Task statement >>
Copy out each line of the data that contains "content".

*** Block opens ***

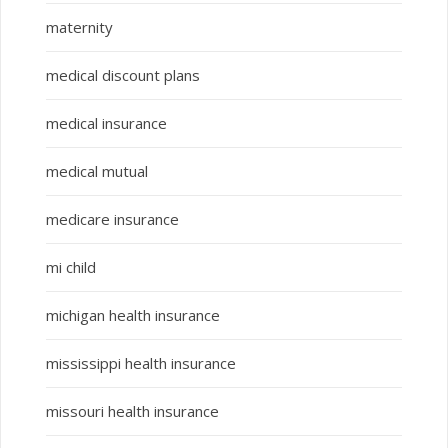
maternity
medical discount plans
medical insurance
medical mutual
medicare insurance
mi child
michigan health insurance
mississippi health insurance
missouri health insurance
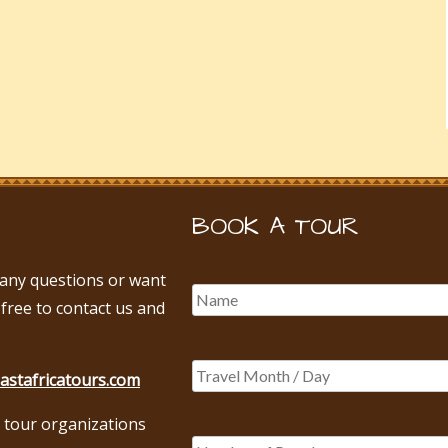
BOOK A TOUR
e any questions or want
 free to contact us and
astafricatours.com
 tour organizations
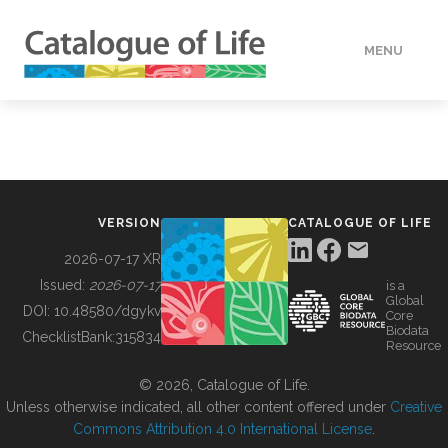
MENU
DATA
HOW TO
VERSION
CATALOGUE OF LIFE
TOOLS
2026-07-17 XR
Issued:
2026-07-17
is a
Global
BUILDING COL
DOI:
10.48580/dgykv
Core
Biodata
ChecklistBank:
315834
Resource
ABOUT
© 2026, Catalogue of Life.
Unless otherwise indicated, all other content offered under
Creative
Commons Attribution 4.0 International License
.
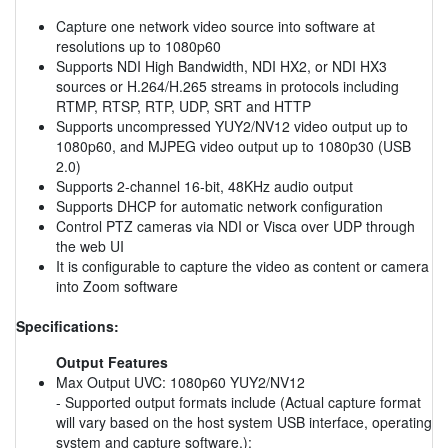
Capture one network video source into software at
resolutions up to 1080p60
Supports NDI High Bandwidth, NDI HX2, or NDI HX3
sources or H.264/H.265 streams in protocols including
RTMP, RTSP, RTP, UDP, SRT and HTTP
Supports uncompressed YUY2/NV12 video output up to
1080p60, and MJPEG video output up to 1080p30 (USB
2.0)
Supports 2-channel 16-bit, 48KHz audio output
Supports DHCP for automatic network configuration
Control PTZ cameras via NDI or Visca over UDP through
the web UI
It is configurable to capture the video as content or camera
into Zoom software
Specifications:
Output Features
Max Output UVC: 1080p60 YUY2/NV12
- Supported output formats include (Actual capture format
will vary based on the host system USB interface, operating
system and capture software.):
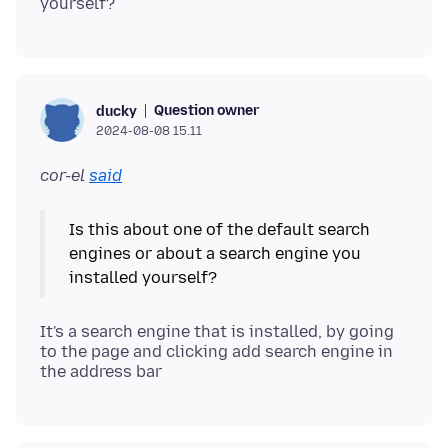
Question owner
ducky
2024-08-08 15.11
cor-el
said
Is this about one of the default search
engines or about a search engine you
It's a search engine that is installed, by going
to the page and clicking add search engine in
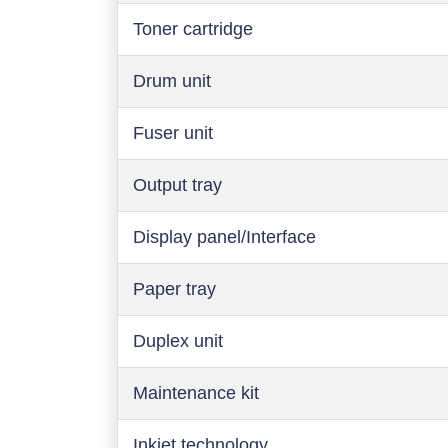
Toner cartridge
Drum unit
Fuser unit
Output tray
Display panel/Interface
Paper tray
Duplex unit
Maintenance kit
Inkjet technology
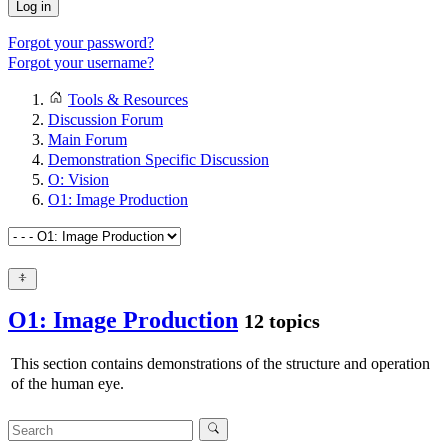
Log in
Forgot your password?
Forgot your username?
Tools & Resources
Discussion Forum
Main Forum
Demonstration Specific Discussion
O: Vision
O1: Image Production
O1: Image Production
12 topics
This section contains demonstrations of the structure and operation
of the human eye.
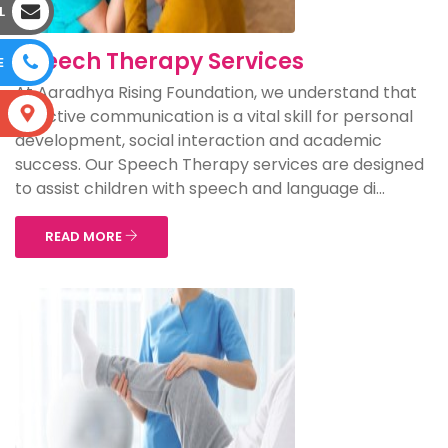
L
Speech Therapy Services
E
At Aaradhya Rising Foundation, we understand that
S
effective communication is a vital skill for personal
development, social interaction and academic
success. Our Speech Therapy services are designed
to assist children with speech and language di...
READ MORE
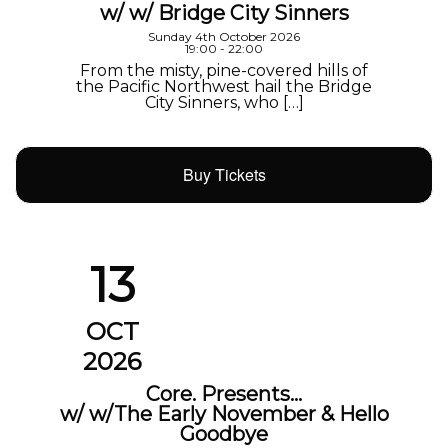
w/ w/ Bridge City Sinners
Sunday 4th October 2026
19:00 - 22:00
From the misty, pine-covered hills of
the Pacific Northwest hail the Bridge
City Sinners, who […]
Buy Tickets
13
OCT
2026
Core. Presents…
w/ w/The Early November & Hello
Goodbye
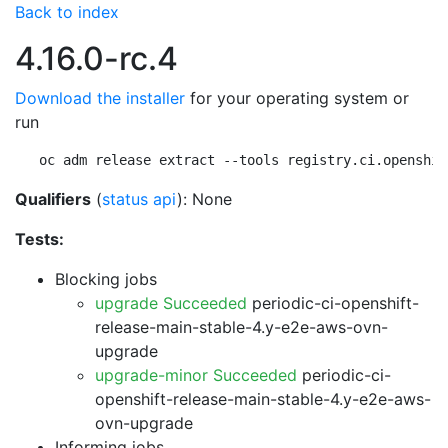
Back to index
4.16.0-rc.4
Download the installer
for your operating system or
run
oc adm release extract --tools registry.ci.openshif
Qualifiers
(
status api
): None
Tests:
Blocking jobs
upgrade Succeeded
periodic-ci-openshift-
release-main-stable-4.y-e2e-aws-ovn-
upgrade
upgrade-minor Succeeded
periodic-ci-
openshift-release-main-stable-4.y-e2e-aws-
ovn-upgrade
Informing jobs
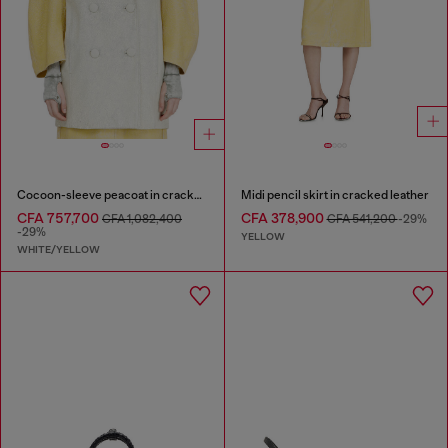
Cocoon-sleeve peacoat in cracked leather
Midi pencil skirt in cracked leather
CFA 757,700
CFA 378,900
CFA 1,082,400
CFA 541,200
-29%
-29%
YELLOW
WHITE/YELLOW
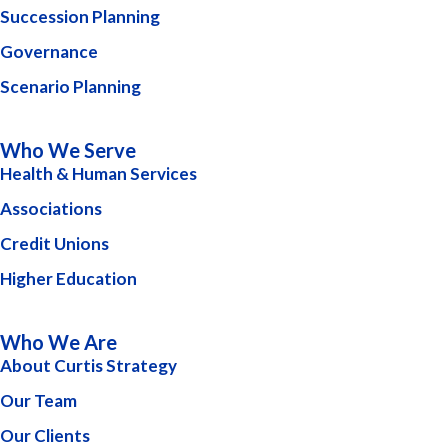
Succession Planning
Governance
Scenario Planning
Who We Serve
Health & Human Services
Associations
Credit Unions
Higher Education
Who We Are
About Curtis Strategy
Our Team
Our Clients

*** Block closes ***

Worked solution >>
Unless otherwise indicated, all other content offered under
It is configurable to capture the video as content or camera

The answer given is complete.